Content starts
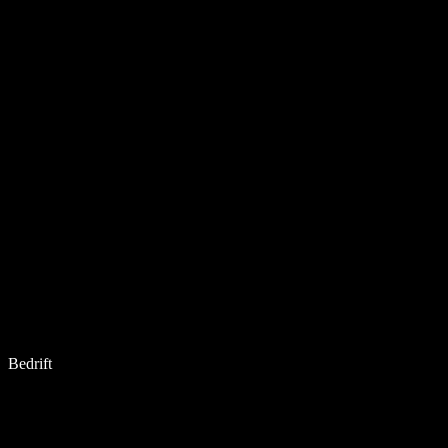
Bedrift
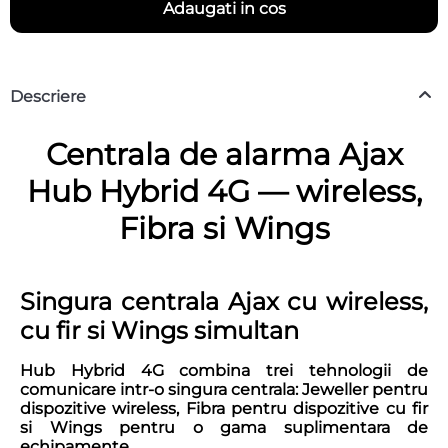
Adaugati in cos
Descriere
Centrala de alarma Ajax
Hub Hybrid 4G — wireless,
Fibra si Wings
Singura centrala Ajax cu wireless,
cu fir si Wings simultan
Hub Hybrid 4G combina trei tehnologii de
comunicare intr-o singura centrala: Jeweller pentru
dispozitive wireless, Fibra pentru dispozitive cu fir
si Wings pentru o gama suplimentara de
echipamente.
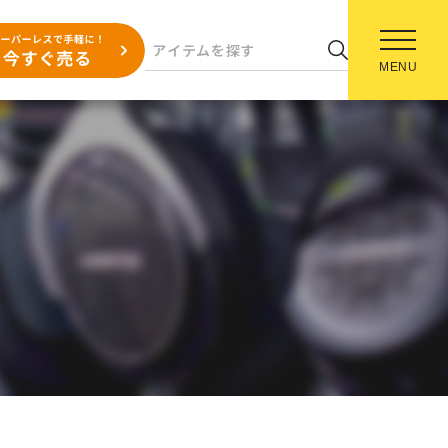
MENU
】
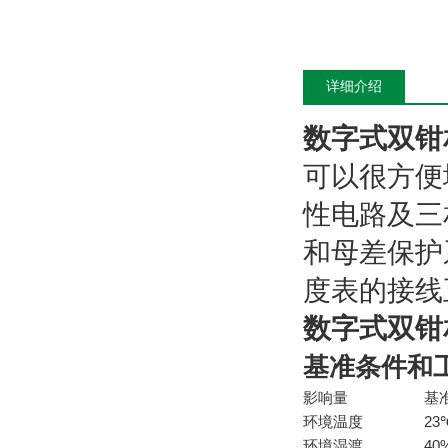
详细介绍
数字式双钳
可以很方便地
性电路及三
和母差保护
度表的接线
数字式双钳
基准条件和
影响量
基
环境温度
23
环境湿渡
40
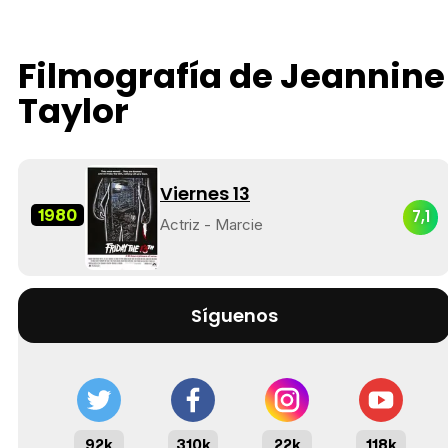
Filmografía de Jeannine
Taylor
Viernes 13
1980
7,1
Actriz - Marcie
Síguenos
92k
310k
22k
118k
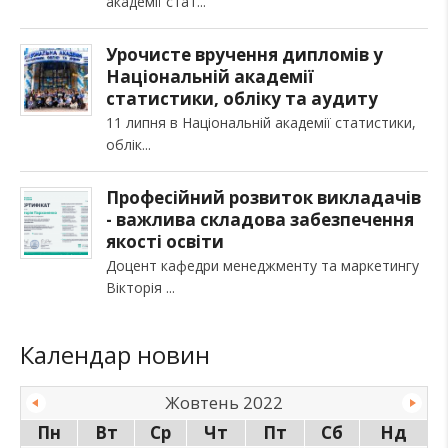
академії стат
Урочисте вручення дипломів у
Національній академії
статистики, обліку та аудиту
11 липня в Національній академії статистики,
облік
Професійний розвиток викладачів
- важлива складова забезпечення
якості освіти
Доцент кафедри менеджменту та маркетингу
Вікторія
Календар новин
Жовтень 2022
Пн
Вт
Ср
Чт
Пт
Сб
Нд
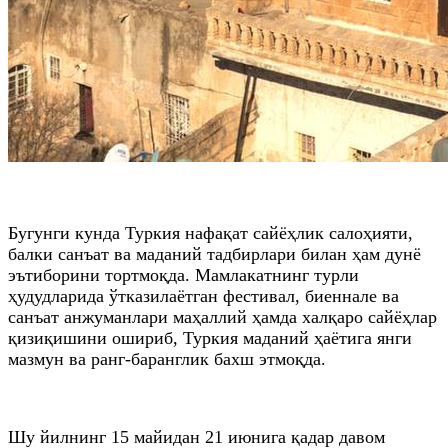
Бугунги кунда Туркия нафақат сайёҳлик салоҳияти,
балки санъат ва маданий тадбирлари билан ҳам дунё
эътиборини тортмоқда. Мамлакатнинг турли
ҳудудларида ўтказилаётган фестивал, биеннале ва
санъат анжуманлари маҳаллий ҳамда халқаро сайёҳлар
қизиқишини ошириб, Туркия маданий ҳаётига янги
мазмун ва ранг-баранглик бахш этмоқда.
Шу йилнинг 15 майидан 21 июнига қадар давом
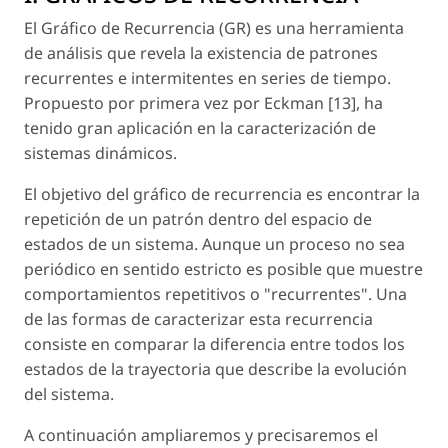
El Gráfico de Recurrencia (GR) es una herramienta
de análisis que revela la existencia de patrones
recurrentes e intermitentes en series de tiempo.
Propuesto por primera vez por Eckman [13], ha
tenido gran aplicación en la caracterización de
sistemas dinámicos.
El objetivo del gráfico de recurrencia es encontrar la
repetición de un patrón dentro del espacio de
estados de un sistema. Aunque un proceso no sea
periódico en sentido estricto es posible que muestre
comportamientos repetitivos o "recurrentes". Una
de las formas de caracterizar esta recurrencia
consiste en comparar la diferencia entre todos los
estados de la trayectoria que describe la evolución
del sistema.
A continuación ampliaremos y precisaremos el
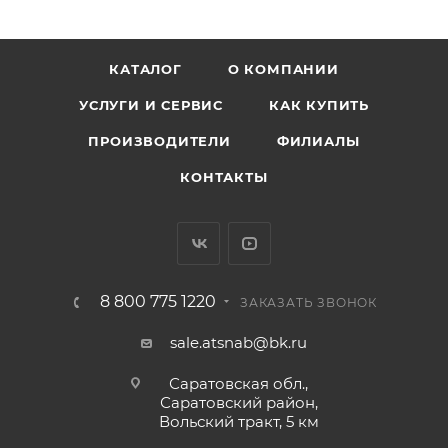
КАТАЛОГ
О КОМПАНИИ
УСЛУГИ И СЕРВИС
КАК КУПИТЬ
ПРОИЗВОДИТЕЛИ
ФИЛИАЛЫ
КОНТАКТЫ
8 800 775 1220
ЗАКАЗАТЬ ЗВОНОК
sale.atsnab@bk.ru
Саратовская обл.,
Саратовский район,
Вольский тракт, 5 км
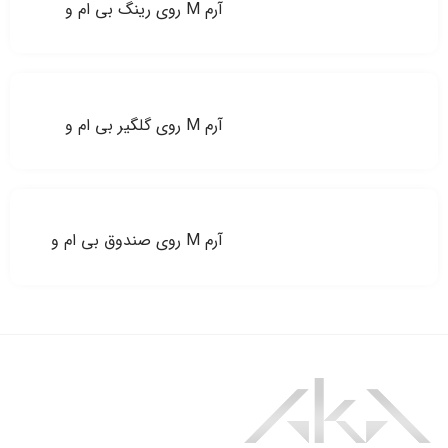
آرم M روی رینگ بی ام و
آرم M روی گلگیر بی ام و
آرم M روی صندوق بی ام و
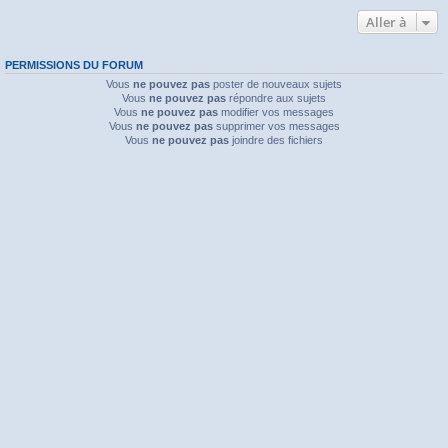
Aller à
PERMISSIONS DU FORUM
Vous
ne pouvez pas
poster de nouveaux sujets
Vous
ne pouvez pas
répondre aux sujets
Vous
ne pouvez pas
modifier vos messages
Vous
ne pouvez pas
supprimer vos messages
Vous
ne pouvez pas
joindre des fichiers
Content ends
*DIRECTIONS*. Lines from the records above that hold "messages" are the ones to list.

*TASK ANSWER*.
modifier vos messages
supprimer vos messages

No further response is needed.